A final, sad note from the article:
Abolafya no longer reads secular books or speaks to her old friends.... Abolafya says she doesn't have time for many relationships anyway.... "It's not what I ever imagined," she tells me, "or even what I ever wanted, but it's my duty now, and I have to learn to live with that."

It seems that "duty" and "responsibility" are the most positive terms she can come up with when discussing her life as a Christian, and this is cause for possible concern.

And (as was pointed out to me) not just concern for her own religious life.

Abolafya intends to help "repopulate our city with Christians", which is a terribly problematic intention, given that (even if she gets her husband's permission first) she doesn't have the final say on whether her kids turn out to be Christians, or theists of any sort at all. She does not get to decide. For each child, the question of faith--if and when it is raised at all, and if (this is a big if) it is raised properly--will be raised between that child and God. And, try as hard as she might, mom won't be able to intervene.

On the other hand, she could have a great deal to do with shaping how her kids understand the religion that they will eventually either follow or abandon. One wonders about the prospects of someone earnestly embracing a religion, if that religion is associated with joylessness, and characterized by "duty" and "responsibility", while lacking in any understanding as to why those duties and responsibilities might be worthwhile.

1 comment:

Seed said...

I felt this was a welcome section that strangely fit right in the midst of all of this Christian fundamentalist critiquing. This section reminds me of the less complex view of Christianity. A view I find refreshing.

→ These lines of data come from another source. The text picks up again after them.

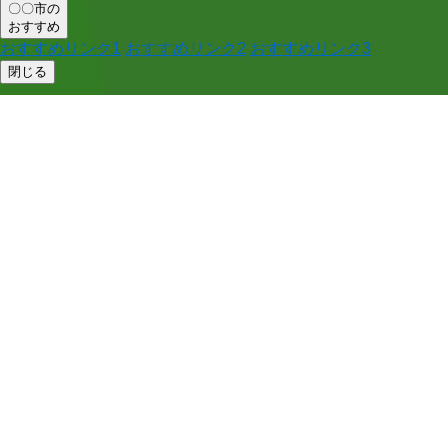
〇〇市の
おすすめ
おすすめリンク1
おすすめリンク2
おすすめリンク3
閉じる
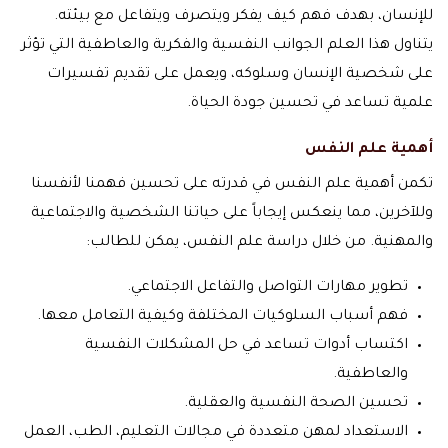
للإنسان، بهدف فهم كيف يفكر ويتصرف ويتفاعل مع بيئته.
يتناول هذا العلم الجوانب النفسية والفكرية والعاطفية التي تؤثر
على شخصية الإنسان وسلوكه، ويعمل على تقديم تفسيرات
علمية تساعد في تحسين جودة الحياة.
أهمية علم النفس
تكمن أهمية علم النفس في قدرته على تحسين فهمنا لأنفسنا
وللآخرين، مما ينعكس إيجاباً على حياتنا الشخصية والاجتماعية
والمهنية. من خلال دراسة علم النفس، يمكن للطالب:
تطوير مهارات التواصل والتفاعل الاجتماعي.
فهم أسباب السلوكيات المختلفة وكيفية التعامل معها.
اكتساب أدوات تساعد في حل المشكلات النفسية
والعاطفية.
تحسين الصحة النفسية والعقلية.
الاستعداد لمهن متعددة في مجالات التعليم، الطب، العمل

A section from Resurrection by Leo Tolstoy
(translated by Rosemary Edmonds)

Hoping to find a confirmation of this idea in the same Gospel according to St Matthew, Nekhlyudov began it at the beginning. After reading the Sermon on the Mount, which he had always found moving, he saw in it today for the first time, not beautiful abstract thoughts, presenting for the most part exaggerated and impossible demands, but simple, clear, practical commandments, which if obeyed (and this was quite feasible) would establish a completely new order of human society, in which the violence that filled Nekhlyudov with such indignation would not only cease of itself but the greatest blessing man can hope for – the kingdom of heaven on earth – would be attained.

The first commandment (Matthew v. 21 –6) was that man should not only not kill: he must not even be angry with his brother, or call him a fool, and if he should quarrel with anyone, he must be reconciled with him before offering his gift to God, that is, before praying.

The second commandment (Matthew v. 27-32) says that a man must not only refrain from committing adultery: he must avoid the enjoyment of a woman’s beauty, and if he has once come together with a woman he should never be faithless to her.

The third commandment (Matthew v. 33 –7) says that we must not seal a promise with an oath.

The fourth commandment (Matthew v. 38-42) enjoins us not to demand an eye for an eye but to offer the other cheek when we are smitten on one; tells us that we must forgive injuries and bear them with humility, and never refuse anyone a service he desires of us.

The fifth Commandment (Matthew v. 43 –8) enjoins us not merely not to hate our enemies or fight them but to love, help and serve them.

Nekhlyudov sat staring at the light of the lamp that had burned low, and his heart stopped beating. Recalling all the monstrous confusion of the life we lead, he pictured to himself what this life might be like if people were taught to obey these commandments, and his soul was swept by an ecstasy such as he had not felt for many a day. It was as though, after long pining and suffering, he had suddenly found peace and liberation.